La tombe de fer. Hendrik Conscience
PAR
HENRI CONSCIENCE
NOUVELLE ÉDITION
PARIS
CALMANN LÉVY, ÉDITEUR ANCIENNE MAISON MICHEL LÉVY FRÈRES
RUE AUBER, 3, ET BOULEVARD DES ITALIENS, 15
A LA LIBRAIRIE NOUVELLE
1878
Chapitres: I, II, III, IV, V, VI, VII, VIII, IX, X, XI, XII, XIII, XIV, XV, XVI, XVII, XVIII, XIX, XX, XXI, XXII, XXIII, XXIV, XXV, XXVI, XXVII, XXVIII, XXIX, XXX, XXXI, XXXII, XXXIII
PROLOGUE
La classe du village était finie....
Voilà Mieken, la jolie enfant blonde, qui s'en retourne à la maison avec son ardoise sous le bras. Son voisin Janneken, tête frisée aux cheveux noirs, marche à côté d'elle.[1]
[Note 1: Mieken et Janneken, petite Marie, petit Jean.]
Chemin faissant, ils cueillent dans le seigle des bluets bleus et des coquelicots rouges.
Ils s'asseoient sur le seuil de pierre fruste à l'entrée du cimetière.
Janneken tresse une couronne avec les fleurs. La petite fille trouve que cela dure trop longtemps et témoigne son impatience de posséder la couronne....
Mais Janneken travaille avec une attention sérieuse. Sans savoir ce qui le pousse, il arrange et entremêle les fleurs, cherche l'harmonie des couleurs et essaie de temps à autre la couronne sur la tête de sa gentille compagne.
Un sentiment d'amitié ou d'amour a-t-il fait déjà de l'enfant un artiste précoce?
Derrière ces innocents amis s'étend le champ de l'éternel repos, avec son silence que rien ne trouble, avec ses tombes verdoyantes et ses croix renversées....
L'humble petite église s'élève au-dessus du champ des morts.
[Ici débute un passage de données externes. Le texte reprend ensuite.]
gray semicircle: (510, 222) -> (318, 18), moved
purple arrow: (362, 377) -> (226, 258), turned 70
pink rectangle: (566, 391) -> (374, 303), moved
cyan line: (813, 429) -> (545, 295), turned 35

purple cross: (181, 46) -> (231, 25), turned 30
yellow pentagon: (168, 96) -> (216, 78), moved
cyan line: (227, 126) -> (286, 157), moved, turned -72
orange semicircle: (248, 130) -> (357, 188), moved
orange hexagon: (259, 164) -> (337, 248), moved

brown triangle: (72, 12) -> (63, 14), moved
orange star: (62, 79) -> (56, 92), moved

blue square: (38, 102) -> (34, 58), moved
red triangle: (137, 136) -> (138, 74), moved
Sa vieille tour, lourde et massive à la base, ressemble à un vieillard pleurant sur ses enfants qui ne sont plus; mais bientôt ses formes deviennent plus sveltes, et elle s'élance vers le ciel comme une aiguille et montre l'étoile d'or de l'espérance scintillant au-dessus des générations qui dorment dans le sein de la terre.
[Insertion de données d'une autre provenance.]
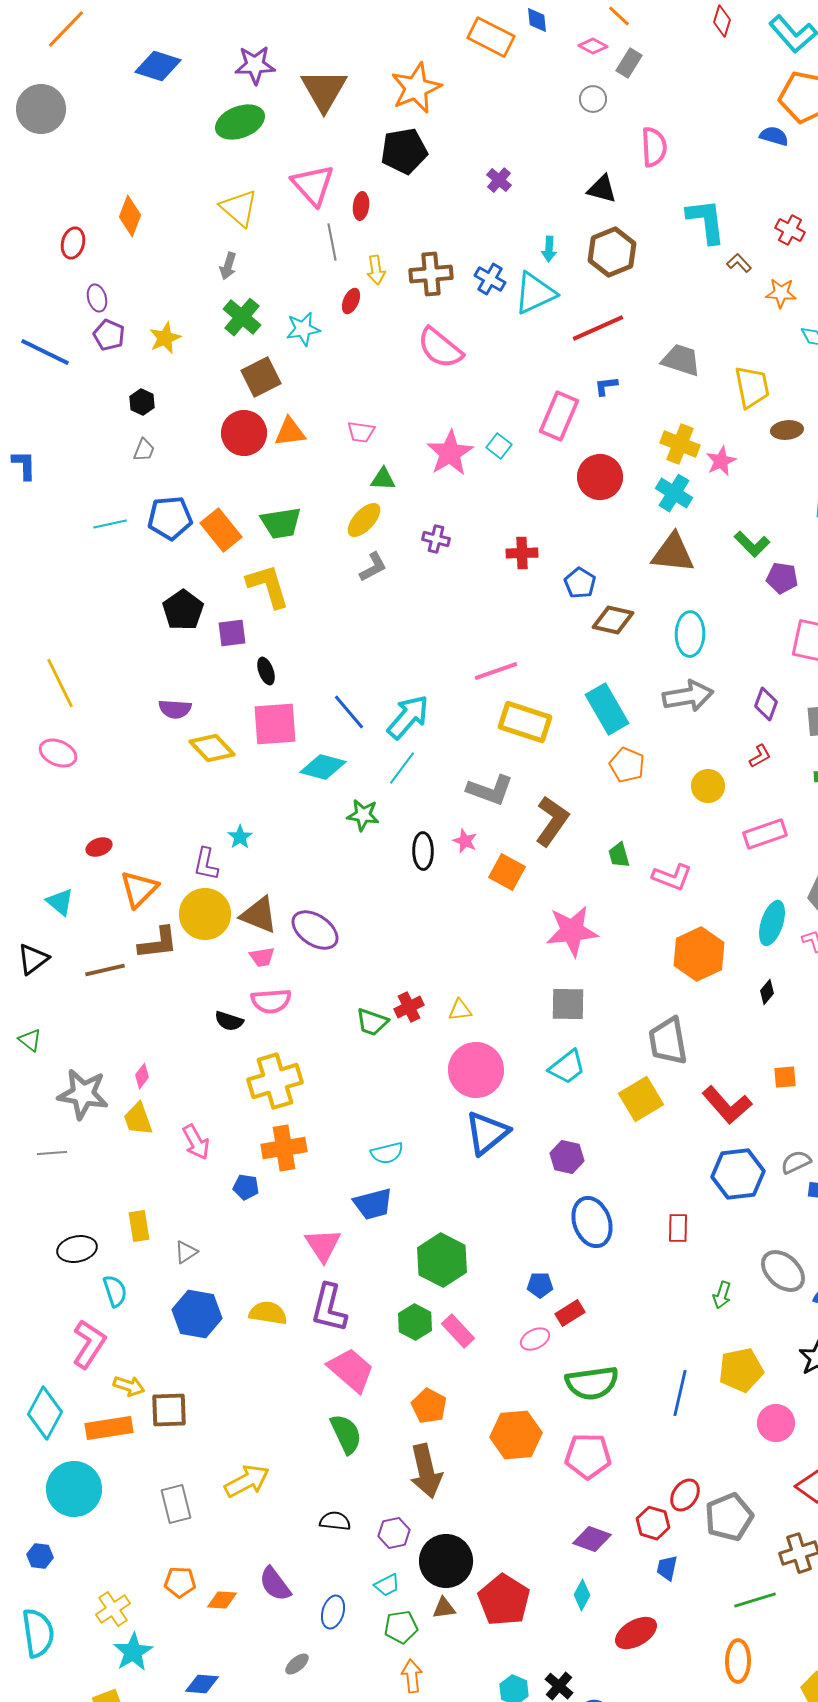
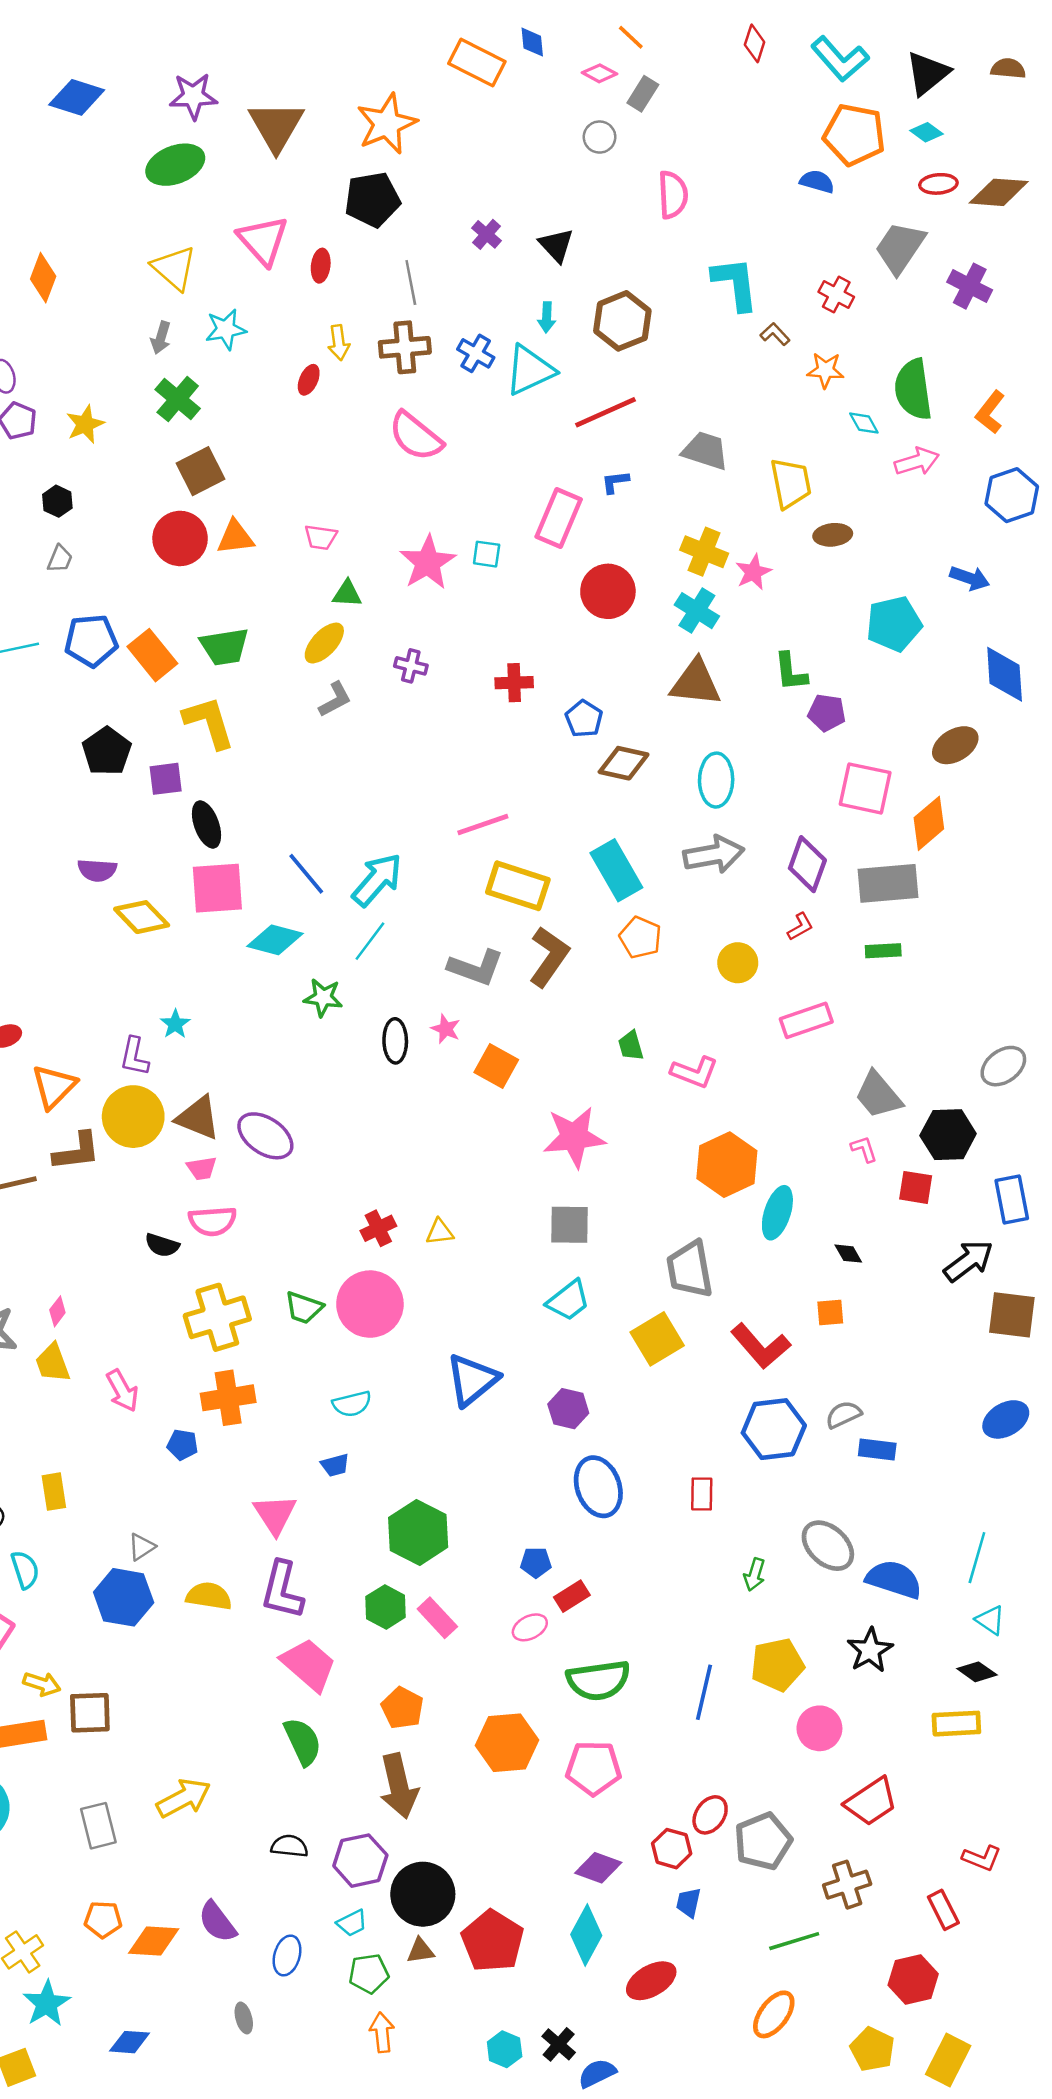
black triangle: (602, 189) -> (556, 245), moved, turned 32
gray line: (332, 242) -> (411, 282), moved
cyan star: (303, 329) -> (226, 329), moved
cyan square: (499, 446) -> (487, 554), turned -30
green L-shape: (752, 544) -> (791, 672), turned 39
black ellipse: (266, 671) -> (206, 825), size x1.4
purple diamond: (766, 704) -> (807, 864), size x1.4
brown L-shape: (552, 821) -> (549, 957), moved
cyan ellipse: (772, 923) -> (777, 1213), moved
black diamond: (767, 992) -> (848, 1254), moved, turned -70
green trapezoid: (372, 1022) -> (304, 1308), moved
pink circle: (476, 1070) -> (370, 1304), moved
blue trapezoid: (373, 1204) -> (335, 1465), size x0.6
gray triangle: (186, 1252) -> (142, 1547), moved
purple hexagon: (394, 1533) -> (360, 1861), size x1.4
cyan diamond: (582, 1595) -> (586, 1935), size x1.6
orange diamond: (222, 1600) -> (154, 1941), size x1.4
orange ellipse: (738, 1661) -> (774, 2014), turned 36
gray ellipse: (297, 1664) -> (244, 2018), turned -65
Le soleil répand sa joyeuse lumière sur le cimetière; les fleurs se balancent sur les tombes au souffle du vent chaud du midi; les oiseaux chantent dans les tilleuls qui ombragent le gazon bénit; des papillons bigarrés voltigent au-dessus des petites croix de bois.... Mais rien ne trouble le silence solennel ni la religieuse solitude du jardin des morts.
Janneken a achevé son oeuvre. Sur la tête de Mieken rayonne la couronne rouge et bleue qu'il a tressée pour elle.
Tous deux entrent dans le sentier qui serpente à travers le cimetière.
Janneken voit une marguerite blanche briller comme une étoile d'argent sur une tombe. Il fait un saut de côté, arrache la fleur de sa tige et la fixe sur le front de son amie.
C'est le joyau le plus précieux dans le diadème d'une reine,—reine dont la royauté naissante est la vie, dont le sceptre est la beauté, dont les trésors sont la candeur et la foi....
Mieken s'avance toute joyeuse, ses yeux bleus brillent d'un orgueil enfantin et mêlent leur doux éclat à celui des bluets qui s'agitent sur son front.
Mais elle s'arrête et regarde en souriant une petite croix de bois dont la fraîche guirlande de fleurs indique une tombe nouvellement fermée.
—La couronne que tu portes est bien plus belle, dit Janneken.